Lokale overheden zijn verantwoordelijk voor zaken die indirect door Europese wetgeving worden geregeld. Voorbeelden zijn de verwerking van afval (inclusief recycling en terugwinning), de duurzaamheid van gebouwen en van de aanschaf van goederen en diensten en mededinging. Het merendeel van die Europese wetgeving is overgezet naar Britse wetgeving en zal dus niet automatisch worden beïnvloed wanneer het VK uit de EU stapt. Maar het VK kan na de Brexit deze wetgeving wel aanpassen en/of intrekken, bijvoorbeeld omdat het af wil van Europese bureaucratie die zogenaamd het succes van Britse bedrijven in de weg zit.
Onderhandelen
Om uit de EU te stappen moet het VK een beroep doen op Artikel 50, dat waarschijnlijk niet eerder dan volgend voorjaar in werking zal treden (Terugtrekking, met overeenstemming over de voorwaarden en geratificeerd door het Britse parlement en alle EU-lidstaten, dient vervolgens binnen twee jaar plaats te vinden). Er zijn twee belangrijke taken die de Britse regering dient te voltooien:
- het formuleren van een aanvaardbare terugtrekkingsovereenkomst (die de voorwaarden van de ‘scheiding’ regelen)
- het bereiken van overeenstemming over de toekomstige relatie tussen het VK en de EU, met inbegrip van mogelijke handelsovereenkomsten (dit duurt waarschijnlijk 5 jaar en is wellicht pas mogelijk nadat de terugtrekkingsovereenkomst is geformuleerd)
Totdat een Brexit heeft plaatsgevonden, kan het VK geen andere internationale handelsverdragen sluiten omdat het zich aan EU-wet- en regelgeving heeft te houden. Het complexe proces van terugtrekking, waarvoor overigens nog geen plan bestaat, gaat waarschijnlijk 1 miljard kosten. De nieuwe minister-president, Teresa May, laten weten te streven naar een nieuw verdrag op maat, maar de voorwaarden van zo’n verdrag zijn nog niet bekend. De houding van andere Europese landen ten opzichte van Groot-Brittannië varieert aanzienlijk. Datzelfde geldt waarschijnlijk voor hun bereidheid om het VK in de onderhandelingen tegemoet te komen.
‘Ook lokale overheden worden betrokken bij de onderhandelingen met Europa’
Na een lobby van lokale overheden heeft het Britse kabinet besloten dat zij betrokken zullen zijn bij de onderhandelingen met Europa en dat bepaalde bevoegdheden direct van de EU aan het lokaal bestuur zullen worden overgedragen. De nieuwe minister van Lokaal Bestuur heeft daarover gezegd: ‘Als we macht overdragen van de EU naar Groot- Brittannië, dan is Whitehall (Engelse rijksoverheid) volgens mij niet per definitie de bestemming. Recente brieven van Solace (de organisatie die hogere ambtenaren en senior managers in de publieke sector vertegenwoordigt) aan de nieuwe Britse regering benadrukken het belang van dit idee en bieden onze hulp aan bij het kiezen van de juiste weg vooruit.

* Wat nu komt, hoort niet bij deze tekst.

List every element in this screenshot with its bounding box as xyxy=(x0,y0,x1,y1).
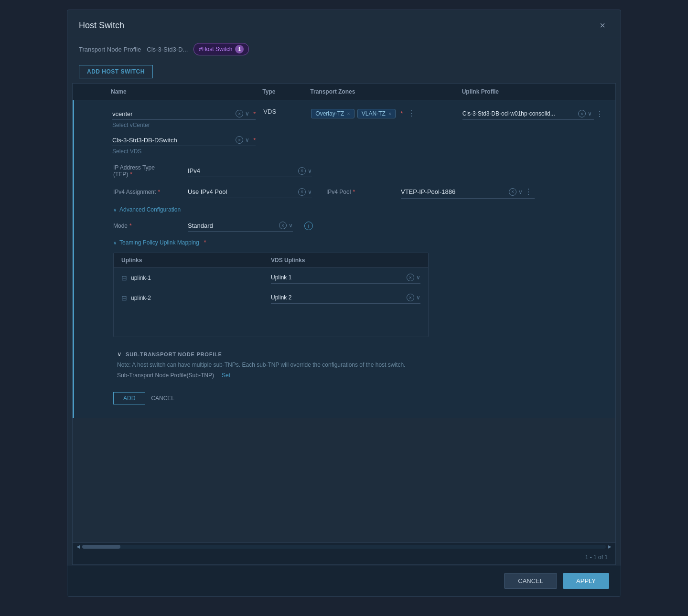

Britse burgers die voor een Brexit hebben gestemd zijn veelal tegen het sluiten van compromissen. Het is daardoor moeilijk voor te stellen hoe de nieuwe regering een deal kan sluiten over onze toekomstige relatie met Europa, die door de meerderheid van de Britten zal worden gesteund. Voor het lokaal bestuur betekent dat nog meer uitdagingen en ongewenste onzekerheid. Alsof de huidige transities nog niet voldoende zijn. Een ding is duidelijk: een Brexit is onafwendbaar. En dus trekken we ons gezicht in de plooi en modderen we door. Volgens de beste Britse traditie en zoals we altijd doen!